Chauvin is charged with second-degree murder, third-degree murder and manslaughter. Thomas Lane, J Kueng and Tou Thao are charged with aiding and abetting second-degree murder and aiding and abetting manslaughter.

A trial is scheduled for March.

Chauvin, who is in state custody, made his first courtroom appearance, having attended previous hearings via videoconference. Rather than wearing an orange jumpsuit, as he had done in remote proceedings, he wore a gray suit. He was neither handcuffed nor shackled.

A courtroom sketch from the hearing on Friday.
A courtroom sketch from the hearing. Photograph: Cedric Hohnstadt/AP

Chauvin did not make eye contact with any of his co-defendants as he walked into the courtroom. Kueng glanced at him and Lane looked over.

In a court filing, prosecutors wrote: “All four defendants worked together to murder Floyd: Chauvin, Kueng, and Lane pinned Floyd face-down, while Thao stopped the crowd from intervening, enabling the other defendants to maintain their positions.
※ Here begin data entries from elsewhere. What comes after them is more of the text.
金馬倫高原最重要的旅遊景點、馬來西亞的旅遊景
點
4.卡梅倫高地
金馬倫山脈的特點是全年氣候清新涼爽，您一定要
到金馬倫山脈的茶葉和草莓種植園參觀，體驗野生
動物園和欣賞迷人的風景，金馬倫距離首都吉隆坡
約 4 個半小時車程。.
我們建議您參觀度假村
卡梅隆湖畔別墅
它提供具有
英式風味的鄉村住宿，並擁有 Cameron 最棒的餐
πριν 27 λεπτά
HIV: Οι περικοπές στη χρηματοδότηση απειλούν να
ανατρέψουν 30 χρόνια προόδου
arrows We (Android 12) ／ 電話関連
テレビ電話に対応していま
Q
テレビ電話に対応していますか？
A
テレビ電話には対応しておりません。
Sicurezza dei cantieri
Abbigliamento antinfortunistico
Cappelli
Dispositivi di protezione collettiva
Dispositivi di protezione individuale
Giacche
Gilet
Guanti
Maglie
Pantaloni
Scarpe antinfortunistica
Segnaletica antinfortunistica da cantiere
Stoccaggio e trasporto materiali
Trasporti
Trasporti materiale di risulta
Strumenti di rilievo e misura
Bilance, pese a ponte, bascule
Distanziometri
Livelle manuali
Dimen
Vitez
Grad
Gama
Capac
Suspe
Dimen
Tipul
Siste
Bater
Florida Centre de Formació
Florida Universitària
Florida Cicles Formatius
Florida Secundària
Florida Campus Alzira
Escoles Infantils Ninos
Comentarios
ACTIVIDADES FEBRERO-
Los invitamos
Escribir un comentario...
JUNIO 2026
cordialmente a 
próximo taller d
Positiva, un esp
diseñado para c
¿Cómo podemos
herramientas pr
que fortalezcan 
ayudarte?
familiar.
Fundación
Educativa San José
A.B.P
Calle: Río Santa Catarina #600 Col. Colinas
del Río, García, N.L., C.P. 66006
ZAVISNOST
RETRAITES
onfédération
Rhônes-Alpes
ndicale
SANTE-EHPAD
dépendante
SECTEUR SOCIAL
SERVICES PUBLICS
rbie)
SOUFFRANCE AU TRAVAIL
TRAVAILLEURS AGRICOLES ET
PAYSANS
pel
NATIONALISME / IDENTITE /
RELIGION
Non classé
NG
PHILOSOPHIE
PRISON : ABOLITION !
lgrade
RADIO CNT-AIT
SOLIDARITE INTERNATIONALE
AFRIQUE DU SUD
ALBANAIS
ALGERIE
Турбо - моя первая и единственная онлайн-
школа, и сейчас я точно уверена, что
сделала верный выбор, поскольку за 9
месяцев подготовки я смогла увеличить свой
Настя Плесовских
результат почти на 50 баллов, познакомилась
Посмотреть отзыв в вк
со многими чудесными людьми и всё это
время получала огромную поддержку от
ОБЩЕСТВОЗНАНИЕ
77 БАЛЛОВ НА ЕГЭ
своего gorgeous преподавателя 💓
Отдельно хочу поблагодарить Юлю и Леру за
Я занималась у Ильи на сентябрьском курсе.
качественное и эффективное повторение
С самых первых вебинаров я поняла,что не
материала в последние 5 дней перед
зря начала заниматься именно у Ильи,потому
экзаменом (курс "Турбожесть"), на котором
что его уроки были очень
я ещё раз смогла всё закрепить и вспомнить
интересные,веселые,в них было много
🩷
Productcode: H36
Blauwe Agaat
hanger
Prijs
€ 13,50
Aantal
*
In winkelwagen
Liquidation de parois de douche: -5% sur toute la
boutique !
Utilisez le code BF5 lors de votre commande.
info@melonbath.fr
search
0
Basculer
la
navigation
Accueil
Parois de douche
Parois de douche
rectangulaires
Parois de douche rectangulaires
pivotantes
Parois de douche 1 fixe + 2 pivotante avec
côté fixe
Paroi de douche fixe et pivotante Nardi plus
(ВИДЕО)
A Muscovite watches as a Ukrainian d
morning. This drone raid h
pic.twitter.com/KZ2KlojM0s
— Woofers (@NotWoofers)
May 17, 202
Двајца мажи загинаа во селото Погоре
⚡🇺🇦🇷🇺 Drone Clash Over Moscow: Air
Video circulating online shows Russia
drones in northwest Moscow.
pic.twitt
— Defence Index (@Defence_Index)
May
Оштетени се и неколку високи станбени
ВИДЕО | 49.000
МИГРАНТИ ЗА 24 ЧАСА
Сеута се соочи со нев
Defendants also discussed and coordinated their actions throughout the incident,”

Prosecutors say witnesses and family members would be traumatized by multiple trials. But defense attorneys are pushing for separate trials, saying they are likely to offer “antagonistic” defenses, and evidence against one officer could negatively affect another’s right to a fair trial.

Attempts at finger-pointing are prevalent throughout filings in the case. Attorneys for Lane and Kueng have argued that their clients were new officers, following Chauvin’s lead. Thao’s attorney, Bob Paule, has said his client’s role was “absolutely distinct”, because he was on crowd control, securing the scene, while the other three restrained Floyd.
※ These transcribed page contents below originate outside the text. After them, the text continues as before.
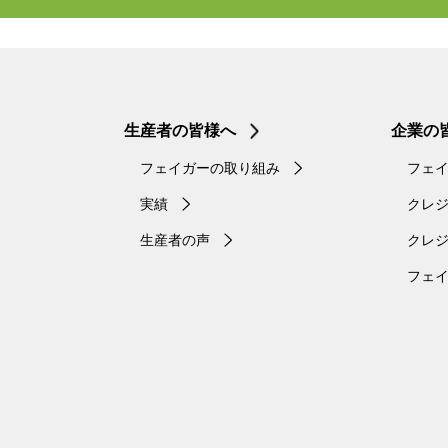
生産者の皆様へ
企業の
フェイガーの取り組み
フェ
実績
クレ
生産者の声
クレ
フェ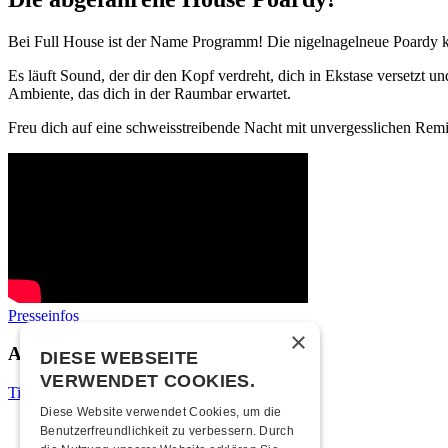
Bei Full House ist der Name Programm! Die nigelnagelneue Poardy kat
Es läuft Sound, der dir den Kopf verdreht, dich in Ekstase versetzt 
Ambiente, das dich in der Raumbar erwartet.
Freu dich auf eine schweisstreibende Nacht mit unvergesslichen Re
Presseinfos
×
Anlassinformationen
DIESE WEBSEITE
VERWENDET COOKIES.
Tickets
Diese Website verwendet Cookies, um die
Ticketpreis
Benutzerfreundlichkeit zu verbessern. Durch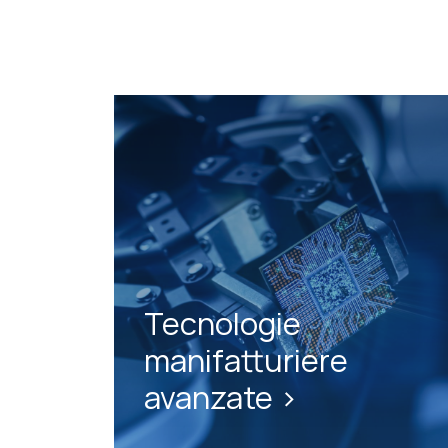
Tecnologie
manifatturiere
avanzate >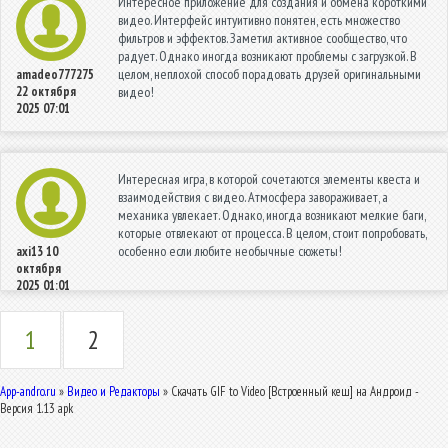
Интересное приложение для создания и обмена короткими
видео. Интерфейс интуитивно понятен, есть множество
фильтров и эффектов. Заметил активное сообщество, что
радует. Однако иногда возникают проблемы с загрузкой. В
целом, неплохой способ порадовать друзей оригинальными
amadeo777275
22 октября
видео!
2025 07:01
Интересная игра, в которой сочетаются элементы квеста и
взаимодействия с видео. Атмосфера завораживает, а
механика увлекает. Однако, иногда возникают мелкие баги,
которые отвлекают от процесса. В целом, стоит попробовать,
особенно если любите необычные сюжеты!
axi13
10
октября
2025 01:01
1
2
App-andro.ru
»
Видео и Редакторы
» Скачать GIF to Video [Встроенный кеш] на Андроид -
Версия 1.13 apk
Chauvin’s attorney, Eric Nelson, wrote that prosecutors must prove Chauvin intended to assault Floyd, but must also show the other officers knew of Chauvin’s intent.
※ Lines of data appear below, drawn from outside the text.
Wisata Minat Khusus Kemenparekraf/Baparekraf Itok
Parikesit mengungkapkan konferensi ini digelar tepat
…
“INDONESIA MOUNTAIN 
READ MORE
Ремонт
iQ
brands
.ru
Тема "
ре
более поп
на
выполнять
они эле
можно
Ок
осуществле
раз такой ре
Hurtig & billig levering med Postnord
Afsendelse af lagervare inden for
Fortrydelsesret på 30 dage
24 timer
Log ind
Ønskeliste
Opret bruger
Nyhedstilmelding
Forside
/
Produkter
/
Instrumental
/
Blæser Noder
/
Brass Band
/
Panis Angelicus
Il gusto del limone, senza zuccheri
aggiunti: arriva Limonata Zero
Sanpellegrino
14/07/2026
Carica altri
“The other defendants are clearly saying that, if a crime was committed, they neither knew about it nor assisted in it,” Nelson wrote. “They blame Chauvin.”

Chauvin points fingers at the others. Nelson wrote that Lane and Kueng, the officers who responded to the initial call from a shop owner who suspected Floyd of trying to use forged money, initiated contact with Floyd before Chauvin and Thao arrived, and that Chauvin believed Floyd was overdosing on fentanyl.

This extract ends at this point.